Document layout detection data
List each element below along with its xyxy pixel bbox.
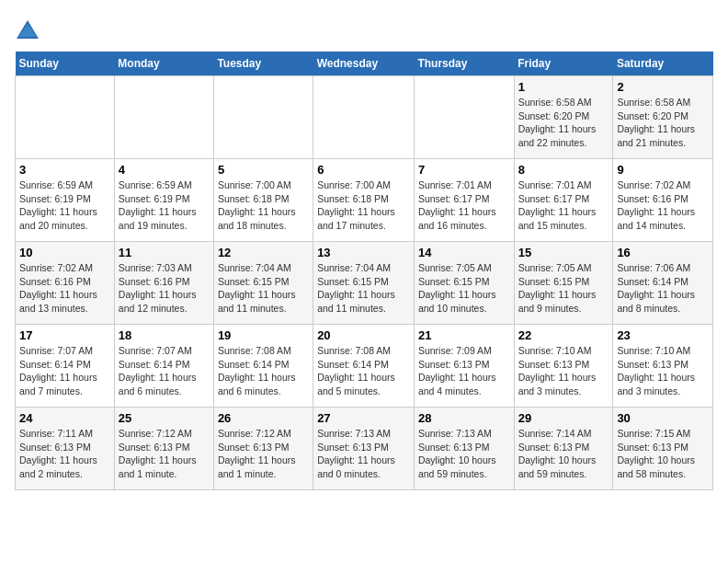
calendar-cell: 6Sunrise: 7:00 AM Sunset: 6:18 PM Daylig… xyxy=(313,159,415,242)
day-number: 24 xyxy=(19,411,110,425)
calendar-cell: 16Sunrise: 7:06 AM Sunset: 6:14 PM Dayli… xyxy=(613,242,713,325)
calendar-cell: 7Sunrise: 7:01 AM Sunset: 6:17 PM Daylig… xyxy=(414,159,514,242)
day-info: Sunrise: 7:02 AM Sunset: 6:16 PM Dayligh… xyxy=(617,178,709,233)
calendar-cell: 14Sunrise: 7:05 AM Sunset: 6:15 PM Dayli… xyxy=(414,242,514,325)
calendar-cell: 12Sunrise: 7:04 AM Sunset: 6:15 PM Dayli… xyxy=(213,242,313,325)
day-info: Sunrise: 7:08 AM Sunset: 6:14 PM Dayligh… xyxy=(218,344,309,398)
calendar-cell: 18Sunrise: 7:07 AM Sunset: 6:14 PM Dayli… xyxy=(114,325,213,408)
day-number: 16 xyxy=(617,246,709,259)
day-number: 15 xyxy=(518,246,609,259)
day-number: 29 xyxy=(518,411,609,425)
header-wednesday: Wednesday xyxy=(313,52,415,76)
day-info: Sunrise: 7:10 AM Sunset: 6:13 PM Dayligh… xyxy=(617,344,709,398)
day-info: Sunrise: 7:05 AM Sunset: 6:15 PM Dayligh… xyxy=(518,261,609,316)
calendar-cell: 27Sunrise: 7:13 AM Sunset: 6:13 PM Dayli… xyxy=(313,408,415,490)
calendar-cell: 22Sunrise: 7:10 AM Sunset: 6:13 PM Dayli… xyxy=(514,325,613,408)
day-number: 21 xyxy=(418,328,510,342)
day-info: Sunrise: 7:09 AM Sunset: 6:13 PM Dayligh… xyxy=(418,344,510,398)
day-info: Sunrise: 7:07 AM Sunset: 6:14 PM Dayligh… xyxy=(119,344,210,398)
calendar-cell: 17Sunrise: 7:07 AM Sunset: 6:14 PM Dayli… xyxy=(16,325,115,408)
day-info: Sunrise: 7:13 AM Sunset: 6:13 PM Dayligh… xyxy=(317,427,410,481)
day-info: Sunrise: 6:58 AM Sunset: 6:20 PM Dayligh… xyxy=(518,96,609,150)
calendar-cell: 23Sunrise: 7:10 AM Sunset: 6:13 PM Dayli… xyxy=(613,325,713,408)
day-info: Sunrise: 7:15 AM Sunset: 6:13 PM Dayligh… xyxy=(617,427,709,481)
day-number: 12 xyxy=(218,246,309,259)
calendar-cell: 10Sunrise: 7:02 AM Sunset: 6:16 PM Dayli… xyxy=(16,242,115,325)
calendar-cell: 11Sunrise: 7:03 AM Sunset: 6:16 PM Dayli… xyxy=(114,242,213,325)
day-info: Sunrise: 7:12 AM Sunset: 6:13 PM Dayligh… xyxy=(119,427,210,481)
day-number: 10 xyxy=(19,246,110,259)
day-info: Sunrise: 6:59 AM Sunset: 6:19 PM Dayligh… xyxy=(119,178,210,233)
calendar-header-row: SundayMondayTuesdayWednesdayThursdayFrid… xyxy=(16,52,713,76)
day-number: 22 xyxy=(518,328,609,342)
day-info: Sunrise: 7:11 AM Sunset: 6:13 PM Dayligh… xyxy=(19,427,110,481)
calendar-cell: 26Sunrise: 7:12 AM Sunset: 6:13 PM Dayli… xyxy=(213,408,313,490)
day-number: 23 xyxy=(617,328,709,342)
calendar-cell: 28Sunrise: 7:13 AM Sunset: 6:13 PM Dayli… xyxy=(414,408,514,490)
day-number: 14 xyxy=(418,246,510,259)
calendar-cell: 13Sunrise: 7:04 AM Sunset: 6:15 PM Dayli… xyxy=(313,242,415,325)
day-info: Sunrise: 7:07 AM Sunset: 6:14 PM Dayligh… xyxy=(19,344,110,398)
calendar-cell: 30Sunrise: 7:15 AM Sunset: 6:13 PM Dayli… xyxy=(613,408,713,490)
calendar-week-2: 3Sunrise: 6:59 AM Sunset: 6:19 PM Daylig… xyxy=(16,159,713,242)
day-info: Sunrise: 7:00 AM Sunset: 6:18 PM Dayligh… xyxy=(317,178,410,233)
day-info: Sunrise: 7:04 AM Sunset: 6:15 PM Dayligh… xyxy=(317,261,410,316)
day-number: 1 xyxy=(518,80,609,94)
day-info: Sunrise: 7:00 AM Sunset: 6:18 PM Dayligh… xyxy=(218,178,309,233)
calendar-week-1: 1Sunrise: 6:58 AM Sunset: 6:20 PM Daylig… xyxy=(16,76,713,159)
day-number: 6 xyxy=(317,163,410,177)
header-saturday: Saturday xyxy=(613,52,713,76)
day-number: 13 xyxy=(317,246,410,259)
day-number: 2 xyxy=(617,80,709,94)
calendar-week-4: 17Sunrise: 7:07 AM Sunset: 6:14 PM Dayli… xyxy=(16,325,713,408)
logo-icon xyxy=(15,18,40,44)
calendar-cell: 5Sunrise: 7:00 AM Sunset: 6:18 PM Daylig… xyxy=(213,159,313,242)
day-number: 4 xyxy=(119,163,210,177)
day-number: 11 xyxy=(119,246,210,259)
day-info: Sunrise: 7:12 AM Sunset: 6:13 PM Dayligh… xyxy=(218,427,309,481)
calendar-week-3: 10Sunrise: 7:02 AM Sunset: 6:16 PM Dayli… xyxy=(16,242,713,325)
calendar-cell: 24Sunrise: 7:11 AM Sunset: 6:13 PM Dayli… xyxy=(16,408,115,490)
day-info: Sunrise: 7:03 AM Sunset: 6:16 PM Dayligh… xyxy=(119,261,210,316)
day-info: Sunrise: 7:02 AM Sunset: 6:16 PM Dayligh… xyxy=(19,261,110,316)
header-tuesday: Tuesday xyxy=(213,52,313,76)
calendar-cell: 3Sunrise: 6:59 AM Sunset: 6:19 PM Daylig… xyxy=(16,159,115,242)
day-info: Sunrise: 7:14 AM Sunset: 6:13 PM Dayligh… xyxy=(518,427,609,481)
day-info: Sunrise: 7:13 AM Sunset: 6:13 PM Dayligh… xyxy=(418,427,510,481)
calendar-cell: 19Sunrise: 7:08 AM Sunset: 6:14 PM Dayli… xyxy=(213,325,313,408)
day-number: 17 xyxy=(19,328,110,342)
day-info: Sunrise: 7:10 AM Sunset: 6:13 PM Dayligh… xyxy=(518,344,609,398)
calendar-cell xyxy=(114,76,213,159)
day-number: 27 xyxy=(317,411,410,425)
svg-marker-1 xyxy=(18,24,37,37)
calendar-cell: 8Sunrise: 7:01 AM Sunset: 6:17 PM Daylig… xyxy=(514,159,613,242)
day-number: 8 xyxy=(518,163,609,177)
calendar-cell xyxy=(414,76,514,159)
calendar-cell: 15Sunrise: 7:05 AM Sunset: 6:15 PM Dayli… xyxy=(514,242,613,325)
day-number: 19 xyxy=(218,328,309,342)
day-info: Sunrise: 7:01 AM Sunset: 6:17 PM Dayligh… xyxy=(418,178,510,233)
day-number: 25 xyxy=(119,411,210,425)
day-number: 7 xyxy=(418,163,510,177)
day-info: Sunrise: 6:59 AM Sunset: 6:19 PM Dayligh… xyxy=(19,178,110,233)
day-number: 26 xyxy=(218,411,309,425)
calendar-cell xyxy=(313,76,415,159)
calendar-cell: 4Sunrise: 6:59 AM Sunset: 6:19 PM Daylig… xyxy=(114,159,213,242)
day-number: 3 xyxy=(19,163,110,177)
day-info: Sunrise: 6:58 AM Sunset: 6:20 PM Dayligh… xyxy=(617,96,709,150)
day-number: 18 xyxy=(119,328,210,342)
calendar-cell: 20Sunrise: 7:08 AM Sunset: 6:14 PM Dayli… xyxy=(313,325,415,408)
calendar-cell: 25Sunrise: 7:12 AM Sunset: 6:13 PM Dayli… xyxy=(114,408,213,490)
calendar-cell: 29Sunrise: 7:14 AM Sunset: 6:13 PM Dayli… xyxy=(514,408,613,490)
header-monday: Monday xyxy=(114,52,213,76)
calendar-cell: 1Sunrise: 6:58 AM Sunset: 6:20 PM Daylig… xyxy=(514,76,613,159)
calendar-cell: 9Sunrise: 7:02 AM Sunset: 6:16 PM Daylig… xyxy=(613,159,713,242)
header-thursday: Thursday xyxy=(414,52,514,76)
day-info: Sunrise: 7:04 AM Sunset: 6:15 PM Dayligh… xyxy=(218,261,309,316)
logo xyxy=(15,18,42,44)
header xyxy=(15,15,713,44)
calendar-cell: 2Sunrise: 6:58 AM Sunset: 6:20 PM Daylig… xyxy=(613,76,713,159)
calendar-week-5: 24Sunrise: 7:11 AM Sunset: 6:13 PM Dayli… xyxy=(16,408,713,490)
day-number: 9 xyxy=(617,163,709,177)
day-info: Sunrise: 7:06 AM Sunset: 6:14 PM Dayligh… xyxy=(617,261,709,316)
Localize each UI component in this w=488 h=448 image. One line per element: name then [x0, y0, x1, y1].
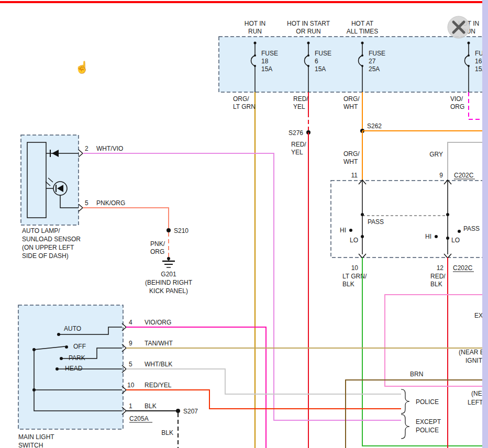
fuse-number: 18 — [261, 58, 269, 65]
dimmer-switch-box: 11 9 C202C PASS HI LO HI PASS LO 10 12 C… — [331, 172, 488, 272]
switch-caption: SWITCH — [18, 442, 43, 448]
splice-label: S262 — [367, 122, 382, 130]
pin-5-label: 5 — [85, 199, 88, 207]
splice-label: S210 — [174, 227, 188, 234]
pin-arrow-right-icon — [79, 204, 83, 211]
wire-label: WHT/VIO — [96, 145, 123, 152]
hot-label: HOT IN — [245, 20, 265, 27]
hot-label: HOT IN START — [287, 20, 330, 27]
connector-c205a[interactable]: C205A — [129, 415, 149, 422]
clipped-label: EX — [474, 312, 483, 319]
hot-label: OR RUN — [296, 28, 320, 35]
wire-label: ORG/ — [343, 95, 360, 103]
pass-contact-right — [458, 230, 461, 233]
wire-label: LT GRN/ — [342, 273, 367, 280]
wire-red-yel-switch — [126, 390, 401, 409]
wire-label: ORG/ — [233, 95, 249, 103]
fuse-dot — [468, 54, 470, 57]
pin-9-label: 9 — [439, 172, 443, 179]
pin-number: 5 — [129, 361, 132, 368]
wire-pnk-loop — [385, 295, 488, 386]
power-box-outline — [219, 37, 488, 92]
wire-label: VIO/ — [450, 95, 463, 103]
wire-brn — [346, 380, 488, 448]
fuse-dot — [254, 54, 256, 57]
position-park: PARK — [69, 354, 85, 362]
scrollbar-strip[interactable] — [482, 0, 488, 448]
fuse-number: 16 — [475, 58, 482, 65]
fuse-word: FUSE — [315, 50, 331, 57]
pin-11-label: 11 — [351, 172, 358, 179]
sensor-caption: (ON UPPER LEFT — [22, 244, 74, 251]
pin-number: 4 — [129, 319, 132, 326]
fuse-word: FUSE — [369, 50, 385, 57]
pin-number: 1 — [129, 402, 132, 410]
wire-label: BLK — [145, 402, 157, 410]
wire-label: WHT/BLK — [145, 361, 172, 368]
position-head: HEAD — [65, 365, 83, 372]
wire-label: PNK/ORG — [96, 199, 125, 207]
diagram-viewer: HOT IN RUN FUSE 18 15A HOT IN START OR R… — [0, 0, 488, 448]
sunload-sensor-box — [21, 135, 83, 225]
fuse-amps: 15A — [261, 65, 272, 73]
police-brace-icon — [401, 389, 409, 413]
wire-label: RED/YEL — [145, 382, 172, 389]
splice-s210 — [167, 228, 171, 232]
police-label: POLICE — [416, 398, 439, 406]
fuse-dot — [307, 54, 309, 57]
position-auto: AUTO — [64, 325, 81, 332]
main-light-switch-box: AUTO OFF PARK HEAD — [18, 305, 126, 429]
wire-label: ORG — [150, 248, 164, 255]
splice-label: S207 — [183, 408, 198, 415]
pin-number: 10 — [127, 382, 135, 389]
wire-label: BLK — [342, 281, 354, 288]
lo-label-left: LO — [350, 237, 358, 244]
fuse-dot — [361, 54, 363, 57]
pin-arrow-right-icon — [79, 150, 83, 157]
wire-label: VIO/ORG — [145, 319, 171, 326]
pin-2-label: 2 — [85, 145, 88, 152]
except-police-label: POLICE — [416, 427, 439, 434]
fuse-amps: 15A — [315, 65, 326, 73]
wiring-diagram-canvas: HOT IN RUN FUSE 18 15A HOT IN START OR R… — [0, 0, 488, 448]
wire-pnk-org — [83, 208, 169, 228]
top-red-bar — [0, 1, 482, 3]
power-distribution-box: HOT IN RUN FUSE 18 15A HOT IN START OR R… — [219, 20, 488, 92]
wire-label: BRN — [410, 371, 423, 378]
location-note: IGNIT — [465, 357, 483, 364]
wire-label: PNK/ — [150, 240, 165, 248]
wire-label: RED/ — [430, 273, 446, 280]
contact-off — [65, 345, 68, 349]
hi-contact-left — [349, 229, 352, 232]
connector-c202c-bottom[interactable]: C202C — [453, 264, 473, 272]
wire-label: BLK — [430, 281, 442, 288]
wire-label: BLK — [161, 429, 173, 436]
pin-number: 9 — [129, 340, 132, 347]
wire-label: LT GRN — [233, 103, 256, 110]
wire-label: GRY — [429, 151, 443, 158]
switch-caption: MAIN LIGHT — [18, 433, 54, 441]
sensor-caption: SUNLOAD SENSOR — [22, 236, 81, 243]
wire-label: RED/ — [291, 141, 306, 148]
sensor-caption: AUTO LAMP/ — [22, 227, 60, 234]
pin-12-label: 12 — [437, 264, 444, 272]
fuse-word: FUSE — [261, 50, 278, 57]
wire-label: WHT — [343, 103, 358, 110]
fuse-number: 6 — [315, 58, 318, 65]
hi-contact-right — [435, 235, 438, 238]
hand-cursor-icon: ☝ — [75, 60, 90, 74]
close-button[interactable] — [448, 16, 470, 38]
wire-label: TAN/WHT — [145, 340, 173, 347]
pin-10-label: 10 — [351, 264, 359, 272]
wire-label: YEL — [293, 103, 305, 110]
lo-label-right: LO — [451, 237, 460, 244]
hi-label-left: HI — [340, 227, 346, 234]
hot-label: HOT AT — [351, 20, 374, 27]
wire-label: ORG — [450, 103, 464, 110]
sensor-caption: SIDE OF DASH) — [22, 252, 69, 260]
dimmer-box-outline — [331, 181, 488, 257]
position-off: OFF — [73, 343, 86, 350]
ground-location: (BEHIND RIGHT — [145, 279, 193, 286]
connector-c202c-top[interactable]: C202C — [454, 172, 474, 179]
wire-label: RED/ — [293, 95, 308, 103]
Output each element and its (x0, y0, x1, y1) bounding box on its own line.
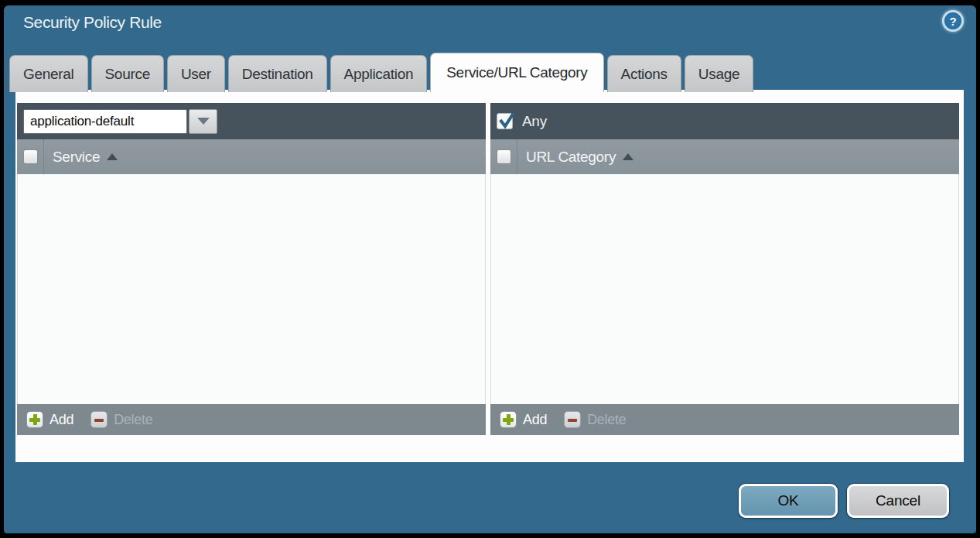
help-icon: ? (949, 15, 956, 28)
minus-icon (564, 411, 581, 428)
tab-source[interactable]: Source (91, 55, 164, 92)
tab-usage[interactable]: Usage (685, 55, 753, 92)
url-category-panel: Any URL Category Add (490, 103, 959, 435)
url-category-toolbar: Any (490, 103, 959, 139)
add-button-label: Add (50, 412, 73, 428)
tab-destination[interactable]: Destination (228, 55, 327, 92)
service-panel: Service Add Delete (17, 103, 486, 435)
checkmark-icon (498, 112, 517, 131)
service-column-header[interactable]: Service (53, 149, 100, 166)
delete-button-label: Delete (587, 412, 626, 428)
url-category-table-header: URL Category (490, 139, 959, 174)
service-select-all-checkbox[interactable] (23, 149, 38, 164)
service-list (17, 174, 486, 404)
service-footer: Add Delete (17, 404, 486, 435)
sort-ascending-icon (107, 153, 118, 160)
tab-general[interactable]: General (9, 55, 88, 92)
tab-bar: General Source User Destination Applicat… (9, 53, 753, 92)
sort-ascending-icon (623, 153, 633, 160)
security-policy-rule-dialog: Security Policy Rule ? General Source Us… (0, 0, 980, 538)
url-category-list (490, 174, 959, 404)
service-delete-button[interactable]: Delete (90, 411, 152, 428)
tab-content: Service Add Delete (15, 90, 964, 462)
add-button-label: Add (523, 412, 547, 428)
cancel-button[interactable]: Cancel (847, 484, 949, 518)
delete-button-label: Delete (114, 412, 152, 428)
url-category-column-header[interactable]: URL Category (526, 149, 616, 166)
ok-button[interactable]: OK (739, 484, 838, 518)
service-add-button[interactable]: Add (26, 411, 73, 428)
service-type-input[interactable] (23, 109, 187, 134)
service-table-header: Service (17, 139, 486, 174)
help-button[interactable]: ? (942, 10, 964, 32)
service-type-dropdown-button[interactable] (189, 109, 217, 134)
dialog-title: Security Policy Rule (23, 13, 162, 32)
plus-icon (26, 411, 43, 428)
minus-icon (90, 411, 108, 428)
tab-actions[interactable]: Actions (607, 55, 681, 92)
tab-user[interactable]: User (167, 55, 225, 92)
tab-service-url-category[interactable]: Service/URL Category (430, 53, 603, 92)
url-category-select-all-checkbox[interactable] (497, 149, 511, 164)
url-category-header-checkbox-cell (490, 139, 517, 174)
service-header-checkbox-cell (17, 139, 44, 174)
plus-icon (500, 411, 517, 428)
tab-application[interactable]: Application (330, 55, 428, 92)
dialog-surface: Security Policy Rule ? General Source Us… (4, 5, 976, 533)
any-checkbox-label: Any (522, 113, 547, 130)
url-category-delete-button[interactable]: Delete (564, 411, 626, 428)
service-type-combo (23, 109, 217, 134)
any-checkbox[interactable] (497, 113, 513, 129)
url-category-add-button[interactable]: Add (500, 411, 547, 428)
url-category-footer: Add Delete (490, 404, 959, 435)
service-toolbar (17, 103, 486, 139)
chevron-down-icon (197, 118, 210, 125)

## Work instructions
Only the lines with "ascending" are needed; find them in the records and copy each one.

## Output for this task
sort-ascending-icon (107, 153, 118, 160)
sort-ascending-icon (623, 153, 633, 160)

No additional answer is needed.